Muharram, a month of hope and renewal
MUHARRAM, one of the sacred months in which the Holy Qur’an forbade fighting, marks the beginning of the Islamic year, the Islamic calendar being determined by lunar – as opposed to solar – cycles. This means that the lunar year is 10-11 days shorter than the Gregorian one.
And whilst lunar dates rotate seasons in a 33 year cycle, the significance of the Islamic historical events do not recede. In other words, the original date is remembered symbolically. This expresses a historical vitality.
In Islam, Muharram is a special time – one of giving, personal sacrifice and historical sorrow, followed by joy and mercy.
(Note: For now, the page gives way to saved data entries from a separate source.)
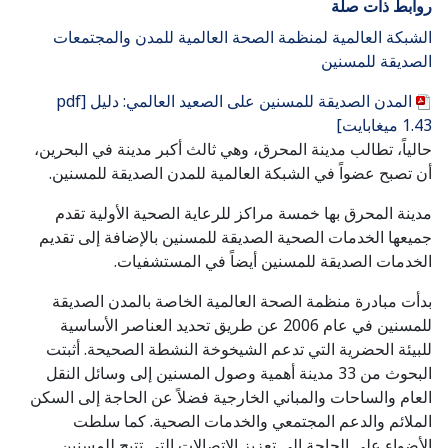
روابط ذات صلة
الشبكة العالمية لمنظمة الصحة العالمية للمدن والمجتمعات
الصديقة للمسنين
المدن الصديقة للمسنين على الصعيد العالمي: دليل [pdf
1.43 ميغابايت]
حالياً، تطالب مدينة المحرق، وهي ثالث أكبر مدينة في البحرين،
أن تصبح عضواً في الشبكة العالمية للمدن الصديقة للمسنين.
مدينة المحرق بها خمسة مراكز للرعاية الصحية الأولية تقدم
جميعها الخدمات الصحية الصديقة للمسنين بالإضافة إلى تقديم
الخدمات الصديقة للمسنين أيضاً في المستشفيات.
بدأت مبادرة منظمة الصحة العالمية الخاصة بالمدن الصديقة
للمسنين في عام 2006 عن طريق تحديد العناصر الأساسية
للبيئة الحضرية التي تدعم الشيخوخة النشطة الصحيحة. أثبتت
البحوث من 33 مدينة أهمية وصول المسنين إلى وسائل النقل
العام والساحات والمباني الخارجية فضلاً عن الحاجة إلى السكن
الملائم والدعم المجتمعي والخدمات الصحية. كما سلطت
الأضواء على الحاجة إلى تعزيز الاتصالات التي تتيح للمسنين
According to Prophetic Tradition, Muharram is one of the four sacred months preferred for fasting, especially the first ten days, which are resplendent with spiritual reward.
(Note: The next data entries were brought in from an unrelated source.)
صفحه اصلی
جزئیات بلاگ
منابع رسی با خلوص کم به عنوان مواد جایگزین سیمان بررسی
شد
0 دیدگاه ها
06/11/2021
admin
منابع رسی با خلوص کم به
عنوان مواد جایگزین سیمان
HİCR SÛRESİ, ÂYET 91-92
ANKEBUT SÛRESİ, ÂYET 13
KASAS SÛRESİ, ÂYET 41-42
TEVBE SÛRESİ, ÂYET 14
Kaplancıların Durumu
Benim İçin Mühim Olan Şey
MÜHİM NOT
Anas ibn Malik reported that the blessed Prophet said that whoever fasted the first Friday of Muharram would have their previous sins forgiven, and whoever fasted three days of Muharram – the Thursday, the Friday, and the Saturday – Allah would inscribe for them worship and prayer for 900 years.
Sayyidah A’ishah related that whoever fasted the first ten days of Muharram would inherit Paradise. She said the reason for fasting in ‘Ashura was when the Prophet [SAW] had noticed the Jews of Madinah fasting on the tenth day. When he had asked them why, they had told him it was the day that Musa [as] had freed the Bani Isra’il from the clutches of the Pharaoh.
The Prophet had said in response, “I have more rights to Musa than you.” So he had fasted that day and had ordered for its observance on further days.
In another Hadith, the Prophet related that whoever recited Surat ul-Ikhlas 1,000 times on the day of ‘Ashura, Allah would look at that person with Mercy, and would place him amongst the Siddiqin (The Truthful).
The sadness of ‘Ashura is the martyrdom of the Prophet’s grandson, Sayyidina Husayn, at Karbala. It is a saga of selflessness and personal sacrifice. So much so, that when the Prophet [SAW] once held his grandson in his arms, he wept, as the Angel Jibril had informed him of Husayn’s eventual fate, bringing him a lump of Karbala clay.
But from all of this, comes liberation – liberation from trial and tribulation. It is the ultimate Mercy of a Merciful Creator. For on ‘Ashura, Husayn entered Paradise. ‘Ashura, is indeed, a day of great historical and spiritual significance. The Qisas al-Anbiya’ informs us that many beautiful things happened to our Prophets, may Allah Almighty bless them all, on ‘Ashura.
For instance, on this day, as the scholar Imam Rajab al-Hanbali points out in his writings: Allah accepted the repentance of Adam; saved Nuh and the Ark; extinguished the fire of Nimrod; spoke to Musa; restored Ayyub to health; reunited Yusuf with his father Jacob; took Yunus out of the whale; destroyed the Pharaoh’s army and raised Jesus to the Heavens.
The grace of Muharram, and ‘Ashura, is also expressed through charitable action. Says Shaykh Hisham Kabbani, quoting classical sources: “Whoever clothes a naked person Allah will release him from a painful punishment. He who visits a sick person, Allah will grant him a reward…whoever places his hand on an orphan’s head, or feeds a hungry person…Allah will feed him a feast from Paradise…and whoever makes ghusl (a ceremonial bath) on this day will enjoy excellent health and freedom from sickness and laziness…whoever provides generously for his family on this day, Allah will be generous to him throughout this year…”
Without doubt, Muharram marks an auspicious time for all Muslims. Interestingly, Muharram was also the month in which the Prophet [SAW] used to collect Zakah, and distribute it to the poor and needy. Therein lays tremendous significance, as the Prophet [SAW], a wise man beyond our ken, knew the great importance of hope and renewal for us all at the beginning of a new year.
May Allah Almighty grant us all success in 1440 AH. Ameen.